Forgotten Foods: Memories and Recipes from Muslim South Asia (edited by Siobhan Lambert-Hurley, Tarana Husain Khan, Claire Chambers and published in 2023 by Pan Macmillan) takes the reader on a scrumptious journey through historical and contemporary South Asian Muslim foodways. It is an anthology of essays, recipes, anecdotes, and reflections on Muslim food cultures in South Asia; part of the ‘Forgotten Food: Culinary Memories, Local Heritage and Lost Agricultural Varieties in India’ project funded by the Arts & Humanities Research Council in the United Kingdom. There is also a documentary, a project to resurrect heritage rice varieties in collaboration with farmers and plant scientists, and a performance piece based on Rekhti poetry.
The sociological importance of the book is reflected in the intention of the authors to emphasize the food histories of various Muslim communities as a response to the recent attacks on Muslim food cultures in India.
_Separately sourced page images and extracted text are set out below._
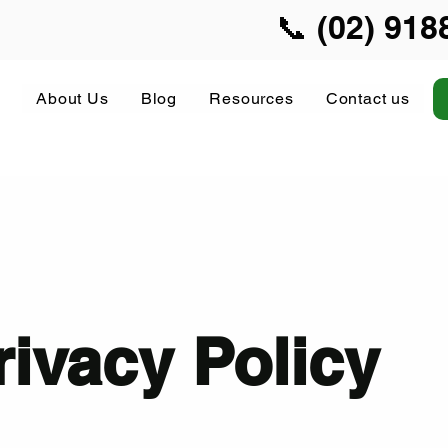
📞 (02) 918
About Us
Blog
Resources
Contact us
rivacy Policy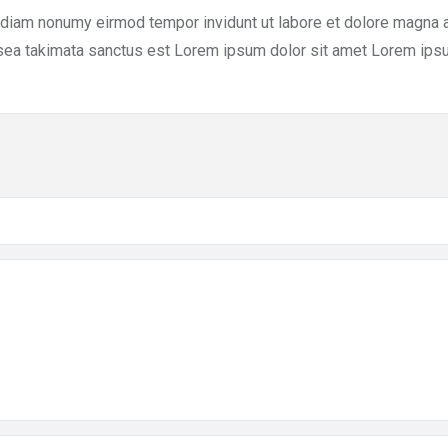
d diam nonumy eirmod tempor invidunt ut labore et dolore magna 
 sea takimata sanctus est Lorem ipsum dolor sit amet Lorem ipsu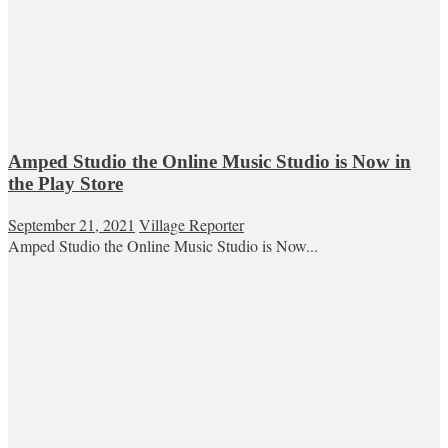
Amped Studio the Online Music Studio is Now in
the Play Store
September 21, 2021
Village Reporter
Amped Studio the Online Music Studio is Now...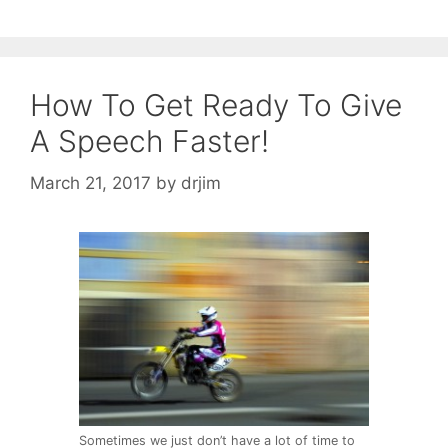
How To Get Ready To Give
A Speech Faster!
March 21, 2017
by
drjim
Sometimes we just don’t have a lot of time to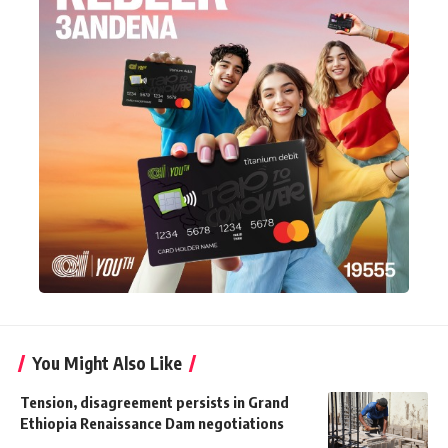
You Might Also Like
Tension, disagreement persists in Grand
Ethiopia Renaissance Dam negotiations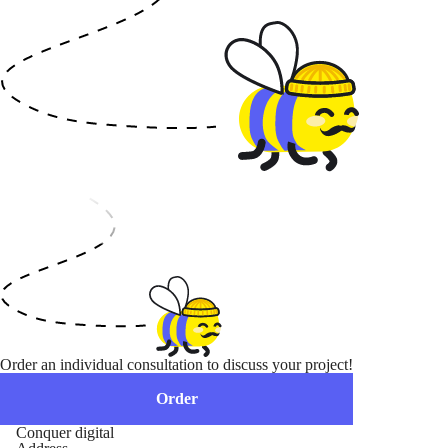
Order an individual consultation to discuss your project!
Order
Conquer digital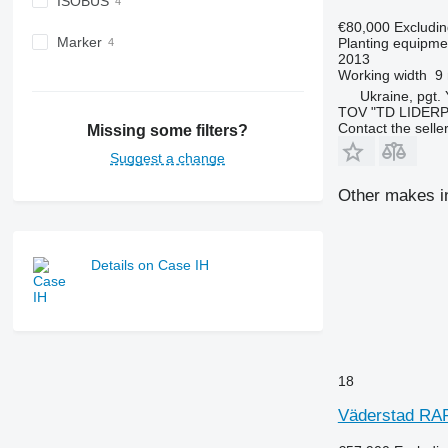
ISOBUS
€80,000
Excludi
Marker
Planting equipmen
2013
Working width
9
Ukraine, pgt.
TOV "TD LIDER
Contact the selle
Missing some filters?
Suggest a change
Other makes in
Details on Case IH
18
Väderstad RAP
The larger objective is to problematize the labelling of ‘Hindu’ food as quintessential ‘Indian’ food. The varied and rich collection of heritage recipes and cooking techniques in the book highlights the role of Muslim communities in shaping what is today called Indian cuisine. The collection aims at diversifying the sources of Muslim culinary traditions beyond elite households. The chapters are divided into four thematic sections and each chapter ends with a family and/or historically sourced recipe.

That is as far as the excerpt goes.